Press Release
October 7, 2008

Loren pushes 4 punitive actions vs sexist, racist BBC show

Senator Loren Legarda demanded yesterday a public apology from the British Broadcasting Corp. (BBC) addressed to the Filipino nation over BBC's airing of a comedy skit that portrayed Filipino women as mere sex objects.

"That is most revolting," said Legarda, referring to an episode of the BBC show Harry and Paul that had been posted in the internet via youtube.

"It's an affront not only to Filipino women, but to all women. I, thus, urge a unified condemnation of this show by all women and by men, who do not countenance such disrespect."

Legarda said that the Philippines will not be bludgeoned into taking meekly such a racial attack on its people. She pushed at least four punitive actions against the people behind the show.

"On its own, the BBC must apologize to Filipinos and censure the show's producers, writers and all those responsible," she said.

"But we will not wait for BBC to act. We will leave no room for doubt that this will not pass unnoticed by the world."

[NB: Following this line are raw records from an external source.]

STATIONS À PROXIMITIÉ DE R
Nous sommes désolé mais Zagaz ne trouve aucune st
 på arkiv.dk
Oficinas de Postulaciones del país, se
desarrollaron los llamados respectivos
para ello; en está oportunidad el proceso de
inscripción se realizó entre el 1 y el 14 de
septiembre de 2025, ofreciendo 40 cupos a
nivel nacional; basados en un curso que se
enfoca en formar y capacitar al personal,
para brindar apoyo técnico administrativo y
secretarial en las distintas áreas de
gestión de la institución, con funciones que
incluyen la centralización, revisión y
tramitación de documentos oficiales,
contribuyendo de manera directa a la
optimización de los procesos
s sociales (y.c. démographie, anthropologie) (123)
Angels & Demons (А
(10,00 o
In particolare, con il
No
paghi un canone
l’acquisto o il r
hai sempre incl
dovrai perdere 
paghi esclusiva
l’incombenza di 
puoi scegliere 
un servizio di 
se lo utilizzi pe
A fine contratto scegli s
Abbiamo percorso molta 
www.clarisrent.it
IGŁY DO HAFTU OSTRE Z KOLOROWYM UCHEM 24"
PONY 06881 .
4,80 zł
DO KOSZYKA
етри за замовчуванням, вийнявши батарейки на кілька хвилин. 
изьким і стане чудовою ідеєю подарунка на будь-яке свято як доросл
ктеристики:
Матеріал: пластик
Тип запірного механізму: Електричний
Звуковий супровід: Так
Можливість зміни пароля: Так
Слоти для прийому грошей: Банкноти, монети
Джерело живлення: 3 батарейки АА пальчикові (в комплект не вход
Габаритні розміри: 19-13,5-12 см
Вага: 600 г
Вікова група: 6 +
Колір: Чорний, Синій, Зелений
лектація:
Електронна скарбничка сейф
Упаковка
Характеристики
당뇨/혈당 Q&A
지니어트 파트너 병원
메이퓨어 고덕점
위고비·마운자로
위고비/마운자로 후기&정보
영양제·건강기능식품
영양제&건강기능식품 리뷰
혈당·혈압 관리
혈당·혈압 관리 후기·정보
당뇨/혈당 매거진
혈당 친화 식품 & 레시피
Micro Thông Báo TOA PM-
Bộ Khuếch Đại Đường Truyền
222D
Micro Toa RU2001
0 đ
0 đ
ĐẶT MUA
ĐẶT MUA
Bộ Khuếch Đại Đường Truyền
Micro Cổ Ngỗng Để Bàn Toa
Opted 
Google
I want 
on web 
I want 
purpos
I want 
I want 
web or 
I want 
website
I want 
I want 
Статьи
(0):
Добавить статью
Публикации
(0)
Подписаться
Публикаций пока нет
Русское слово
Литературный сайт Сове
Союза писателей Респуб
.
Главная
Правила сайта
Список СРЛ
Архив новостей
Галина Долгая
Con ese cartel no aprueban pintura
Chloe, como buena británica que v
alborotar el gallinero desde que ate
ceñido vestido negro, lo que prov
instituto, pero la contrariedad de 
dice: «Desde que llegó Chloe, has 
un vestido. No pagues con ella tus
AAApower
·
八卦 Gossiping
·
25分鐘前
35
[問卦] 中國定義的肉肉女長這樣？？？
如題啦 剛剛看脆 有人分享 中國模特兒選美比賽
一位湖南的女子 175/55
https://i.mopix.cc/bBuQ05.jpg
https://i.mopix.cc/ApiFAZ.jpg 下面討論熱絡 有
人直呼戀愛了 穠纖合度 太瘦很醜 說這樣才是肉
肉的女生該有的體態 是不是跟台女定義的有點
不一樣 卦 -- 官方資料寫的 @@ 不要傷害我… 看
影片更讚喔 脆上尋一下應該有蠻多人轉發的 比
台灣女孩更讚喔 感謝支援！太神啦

Legarda said she will file a Senate resolution, urging the government to take the following course of action:

  • For the Department of Foreign Affairs (DFA) to file a diplomatic protest with the British government;

  • For the producers, writers and other people involved in the show to be declared persona non grata in the Philippines;

  • For the Philippine Overseas Employment Administration (POEA) to blacklist people behind the show from ever employing Filipino migrant workers;

  • For similarly racist and sexist shows, not limited to those aired by BBC, to be banned from broadcast in the Philippines

Legarda said the filing of a diplomatic protest is an appropriate action on the part of the Philippine government because the BBC is owned and operated by the British government.

"Surely, some British broadcasting regulations must have been violated by this sorry excuse for a comedy show," said Legarda.

"This is worse than that episode of Desperate Housewives, which undermined the integrity of Filipino medical practitioners."

She said she felt revulsion over the female actor, depicting a Filipina maid, gyrating on screen on orders of her apparent employer.

Legarda said that actors cannot claim themselves to be blameless as they can always express objection to roles being asked them to play.

The senator said the scene was especially touchy since hundreds of cases of abuses through the years had already been reported victimizing Filipino household workers.

"It's not funny at all. It was in bad taste," she said. "Even British women must condemn this."

"I can't imagine a well-respected TV channel like BBC airing a satirical comedy as damaging as that one which depicts our very own Filipino woman as sex slave," she lamented.